Dr. NELTE: Als u zich van deze feiten bewust was, maakte u of de Generale Staf van het leger of de Opperbevelhebber van het leger hierover geen bezwaren tegen Hitler?
PAULUS: Persoonlijk weet ik niet in welke vorm de Opperbevelhebber van het leger al of niet protesteerde.
Dr. NELTE: Hebt u zelf over uw twijfels gesproken met Generaloberst Halder of met Opperbevelhebber von Brauchitsch?
PAULUS: Als ik het goed heb geloof ik dat ik verondersteld wordt hier te zijn als getuige voor de gebeurtenissen waarvan de beklaagden worden beschuldigd. Ik verzoek het Tribunaal daarom, mij te ontslaan van mijn verplichting antwoord te geven op deze vragen die tegen mijn persoon gericht zijn.
Dr. NELTE: Feldmarschall Paulus, u weet blijkbaar niet dat u ook behoort tot de kring van de beklaagden omdat u deel uitmaakte van het Opperbevel dat hier als misdadig is aangeklaagd.
PAULUS: En daarom, omdat ik meen dat ik hier ben als getuige voor de gebeurtenissen die hebben geleid tot de aanklacht tegen deze beklaagden hier, heb ik verzocht mij te ontslaan van de verplichting deze vraag te beantwoorden die mijzelf betreft.
Dr. NELTE: Ik verzoek het Tribunaal hierover te beslissen.
De PRESIDENT: Het Tribunaal is van mening dat u de vragen die tot nu toe aan u gesteld zijn moet beantwoorden.
PAULUS: Mag ik dan verzoeken om een herhaling van de vrag?
Dr. NELTE: Ik heb u gevraagd of u, omdat u zich realiseerde dat er ernstige twijfels bestonden, u hierover met uw meerdere, Halder hebt gesproken of met de Opperbevelhebber, Von Brauchitsch.?

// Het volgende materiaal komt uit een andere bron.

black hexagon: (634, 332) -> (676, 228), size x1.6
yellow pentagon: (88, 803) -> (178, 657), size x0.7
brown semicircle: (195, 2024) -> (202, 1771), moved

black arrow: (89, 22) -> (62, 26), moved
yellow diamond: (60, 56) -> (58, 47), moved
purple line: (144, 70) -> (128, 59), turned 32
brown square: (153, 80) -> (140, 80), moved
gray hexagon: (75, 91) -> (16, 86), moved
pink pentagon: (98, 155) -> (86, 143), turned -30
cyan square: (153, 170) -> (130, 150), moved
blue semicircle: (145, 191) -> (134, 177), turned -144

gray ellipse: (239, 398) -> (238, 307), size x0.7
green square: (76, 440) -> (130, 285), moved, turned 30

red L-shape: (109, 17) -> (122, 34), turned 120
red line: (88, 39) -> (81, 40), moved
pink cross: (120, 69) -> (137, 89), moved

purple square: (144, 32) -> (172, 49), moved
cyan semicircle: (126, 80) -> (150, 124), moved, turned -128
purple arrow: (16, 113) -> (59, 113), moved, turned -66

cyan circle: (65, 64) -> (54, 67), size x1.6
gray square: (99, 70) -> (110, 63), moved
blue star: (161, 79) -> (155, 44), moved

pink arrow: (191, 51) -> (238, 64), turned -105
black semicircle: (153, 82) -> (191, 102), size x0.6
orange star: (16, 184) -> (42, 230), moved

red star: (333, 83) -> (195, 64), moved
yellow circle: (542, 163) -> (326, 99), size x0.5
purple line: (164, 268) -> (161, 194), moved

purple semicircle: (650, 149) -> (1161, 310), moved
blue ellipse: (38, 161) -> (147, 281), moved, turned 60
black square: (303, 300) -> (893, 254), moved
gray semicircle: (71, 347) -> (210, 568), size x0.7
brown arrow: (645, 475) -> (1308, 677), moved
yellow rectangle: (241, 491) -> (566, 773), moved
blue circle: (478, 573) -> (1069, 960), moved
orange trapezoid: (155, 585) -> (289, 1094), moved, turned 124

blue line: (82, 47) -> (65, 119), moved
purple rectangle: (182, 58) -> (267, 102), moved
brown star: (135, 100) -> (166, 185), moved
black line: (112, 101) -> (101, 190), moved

PAULUS: Ik kan me niet herinneren hierover met de opperbevelhebber van het leger te hebben gesproken maar dat heb ik wel gedaan met de Chef van de Generale Staf, Generaloberst Halder die mijn meerdere was.
Dr. NELTE: Was hij van dezelfde mening?
PAULUS: Ja, hij was van dezelfde mening, anders gezegd, hij had grote zorgen over een dergelijk plan.
Dr. NELTE: Om militaire of om morele redenen?
PAULUS: Om veel redenen, zowel militair als moreel.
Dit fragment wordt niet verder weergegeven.